GTPS (Greater Trochanteric Pain Syndrome) Treatment in Waterlooville

Effective Treatment for Persistent Outer Hip Pain

Greater Trochanteric Pain Syndrome—commonly shortened to GTPS—is one of the most frequent causes of pain on the outer side of the hip. While it was previously known as “trochanteric bursitis,” modern research has shown that for the majority of people, the primary issue is actually gluteal tendinopathy. This involves the wear and tear of the gluteal tendons where they attach to the hip bone, rather than inflammation of the bursa alone.
GTPS affects approximately 10–25% of the general population and is particularly common in women aged 40 to 60, with a strong link to perimenopause and menopause. It can be significantly debilitating, making it difficult to walk, climb stairs, or stand for long periods. One of the most frustrating aspects of GTPS is its impact on rest, as it often makes sleeping on the affected side nearly impossible.

Specialist Treatment at The Physiotherapy Centre

At our clinic in Waterlooville, GTPS is one of our most frequently treated conditions. We move beyond the “rest and wait” approach, providing treatment based on the latest evidence. Our pathway combines progressive gluteal tendon loading to strengthen the tissue with hands-on therapy to manage discomfort. For cases that are particularly stubborn, we can integrate Shockwave Therapy or EMTT to help stimulate the healing process.

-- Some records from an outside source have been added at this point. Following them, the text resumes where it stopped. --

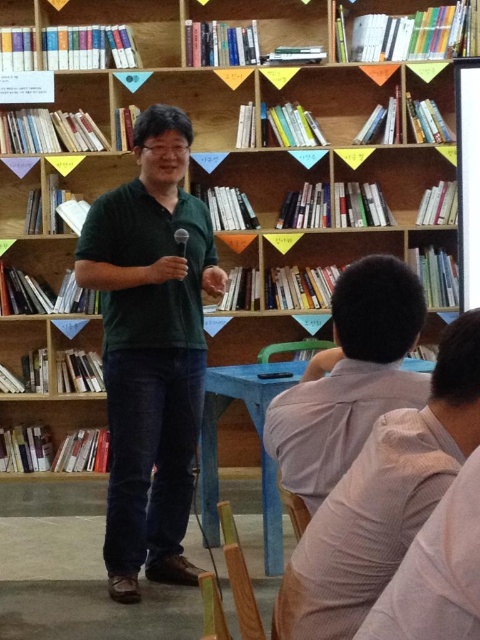 Question: Is gray cotton shirt at lower right further to camera compared to light gray shirt at center?

Choices:
 (A) no
 (B) yes

Answer: (A)

Question: Which of the following is the farthest from the observer?

Choices:
 (A) gray cotton shirt at lower right
 (B) green matte shirt at center

Answer: (B)

Question: Which of the following is the closest to the observer?

Choices:
 (A) green matte shirt at center
 (B) gray cotton shirt at lower right

Answer: (B)

Question: Is green matte shirt at center above light gray shirt at center?

Choices:
 (A) no
 (B) yes

Answer: (A)

Question: Estimate the real-world distances between objects in this image. Which object is farther from the green matte shirt at center?

Choices:
 (A) light gray shirt at center
 (B) gray cotton shirt at lower right

Answer: (B)

Question: Is green matte shirt at center behind light gray shirt at center?

Choices:
 (A) yes
 (B) no

Answer: (A)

We regularly support patients from across Widley, Purbrook, Waterlooville, Cosham, Havant, and Petersfield who are looking for a long-term solution to hip pain. Our goal is to move you away from temporary relief and toward a stronger, more resilient hip.

E10IRUAL

Understanding GTPS

What Causes GTPS?
The gluteal tendons (particularly gluteus medius and gluteus minimus) attach to the greater trochanter — the bony prominence you can feel on the outer side of your hip. These tendons work constantly during walking, standing on one leg, and climbing stairs to stabilise the pelvis. When they become overloaded or develop degenerative changes, the result is pain over the outer hip.
Factors that increase your risk of developing GTPS include female sex (the condition is two to four times more common in women than men), age over 40, perimenopause and menopause (declining oestrogen levels directly affect tendon health), sedentary lifestyle or sudden increase in walking or exercise, hip weakness (particularly gluteus medius), excessive hip adduction during walking or running (allowing the knee to cross the midline), and sleeping on the affected side.
Symptoms
The hallmark symptom of GTPS is pain over the outer hip, directly over the greater trochanter. Other common symptoms include pain when lying on the affected side (particularly at night), pain climbing stairs or walking uphill, pain standing on one leg (for example, when putting on shoes), stiffness and pain first thing in the morning, and pain that worsens with prolonged sitting with legs crossed. The pain can range from a mild ache to a severe, constant pain that significantly limits your activity. Some patients also experience pain radiating down the outer thigh, which can be mistaken for sciatica.
What GTPS Is Not
GTPS is not hip arthritis (though it can coexist with it), not sciatica (though the pain can refer down the thigh), and not simply a “tight IT band” (though the iliotibial band sits over the affected area and can contribute to compression). An accurate clinical assessment is essential to distinguish GTPS from other causes of hip pain.
GTPS Greater Trochanteric Pain Syndrome1

How We Treat GTPS

Your recovery begins with a targeted assessment to pinpoint the exact source of your hip pain. Your physiotherapist will perform a series of clinical tests, including the single-leg stand and Trendelenburg tests, to see exactly how your gluteal muscles are functioning under load. We also assess your hip abduction strength and check for sensitivity to compressive loading. By combining this with a detailed gait analysis, we can identify the specific movement patterns or biomechanical factors that are keeping the tendon irritated. If there is any diagnostic uncertainty, an ultrasound scan with Peter Monk can be arranged on-site to confirm the presence of gluteal tendinopathy or bursitis. 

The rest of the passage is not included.